Underworld Thief’s Bedroom & Study – UE4 Environment Diorama

This project was created in Unreal Engine 4 during my early stage of learning real-time environment production. As I was still new to the workflow and pipeline back then, the project took approximately 4 months to complete from concept breakdown to final lighting and color grading.

Beauty Shot

Process Breakdown

1. Concept Analysis & Planning

I started by analyzing a concept art by Gustav Nordgren that I found on Pinterest that immediately stood out to me in terms of mood, composition, and storytelling.

2. Blockout Phase

Before committing to detail, I created a full blockout to establish correct proportions, and camera composition.

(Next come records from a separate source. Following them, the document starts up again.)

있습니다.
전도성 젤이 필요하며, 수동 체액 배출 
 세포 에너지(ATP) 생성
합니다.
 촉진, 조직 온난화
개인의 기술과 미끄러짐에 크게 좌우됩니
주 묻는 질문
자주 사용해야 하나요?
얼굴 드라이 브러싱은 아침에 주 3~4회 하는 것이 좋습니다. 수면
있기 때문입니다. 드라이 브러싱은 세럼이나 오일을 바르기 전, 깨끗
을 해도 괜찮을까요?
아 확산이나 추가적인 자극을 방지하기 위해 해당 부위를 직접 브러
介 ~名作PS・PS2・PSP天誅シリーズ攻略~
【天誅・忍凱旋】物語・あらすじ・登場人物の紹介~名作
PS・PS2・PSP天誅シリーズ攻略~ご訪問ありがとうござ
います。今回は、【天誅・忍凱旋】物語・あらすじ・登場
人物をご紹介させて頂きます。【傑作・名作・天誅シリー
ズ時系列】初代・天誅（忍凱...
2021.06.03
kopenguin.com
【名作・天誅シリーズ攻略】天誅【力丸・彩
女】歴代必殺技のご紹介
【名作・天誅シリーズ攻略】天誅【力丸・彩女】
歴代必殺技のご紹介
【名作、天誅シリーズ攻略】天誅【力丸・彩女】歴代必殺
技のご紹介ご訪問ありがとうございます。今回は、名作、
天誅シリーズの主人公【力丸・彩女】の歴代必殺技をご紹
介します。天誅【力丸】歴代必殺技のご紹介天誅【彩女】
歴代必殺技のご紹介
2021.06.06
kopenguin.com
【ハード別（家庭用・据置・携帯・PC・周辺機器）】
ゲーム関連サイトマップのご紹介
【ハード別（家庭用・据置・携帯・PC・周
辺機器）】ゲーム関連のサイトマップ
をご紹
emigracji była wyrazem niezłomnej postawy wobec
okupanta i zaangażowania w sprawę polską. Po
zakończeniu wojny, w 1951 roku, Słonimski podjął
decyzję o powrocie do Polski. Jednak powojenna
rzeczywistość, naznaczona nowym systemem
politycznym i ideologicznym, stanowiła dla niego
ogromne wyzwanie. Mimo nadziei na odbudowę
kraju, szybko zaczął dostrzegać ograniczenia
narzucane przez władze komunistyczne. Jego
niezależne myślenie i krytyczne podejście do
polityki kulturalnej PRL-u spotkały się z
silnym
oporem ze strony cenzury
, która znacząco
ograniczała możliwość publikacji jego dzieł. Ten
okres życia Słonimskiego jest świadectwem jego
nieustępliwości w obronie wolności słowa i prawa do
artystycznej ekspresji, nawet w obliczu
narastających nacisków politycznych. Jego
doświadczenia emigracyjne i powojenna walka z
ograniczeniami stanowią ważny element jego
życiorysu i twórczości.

The blockout was then imported into UE4 and used as placeholder geometry while assets were being developed in parallel.

3. Asset Production

Each prop and architectural element was built individually.

4. Asset Integration

Once completed, placeholder meshes were gradually replaced with final assets inside UE4.
At this stage, I continuously adjusted scale and placement to maintain visual balance.

5. Lighting & Baking

The scene uses static lighting in UE4. The process start with placing static lights for primary illumination. followed by bake lighting to mesh for optimized performance. “fake lights” also added in darker areas as moveable lighting to guide the viewer’s eye and enhance visibility.

6. Fake God Rays

The light beam coming through the stained glass window is created using a simple mesh with opacity mask and emission mask. This technique allowed me to simulate volumetric light without heavy performance cost.

7. Color Grading & LUT Workflow

For final color treatment:

  1. Captured a screenshot from UE4

  2. Exported the default LUT

  3. Edited the screenshot in Photoshop to achieve the desired tone

  4. Extracted the adjusted LUT

  5. Re-imported the custom LUT back into UE4

This ensured consistency between Photoshop grading and real-time rendering.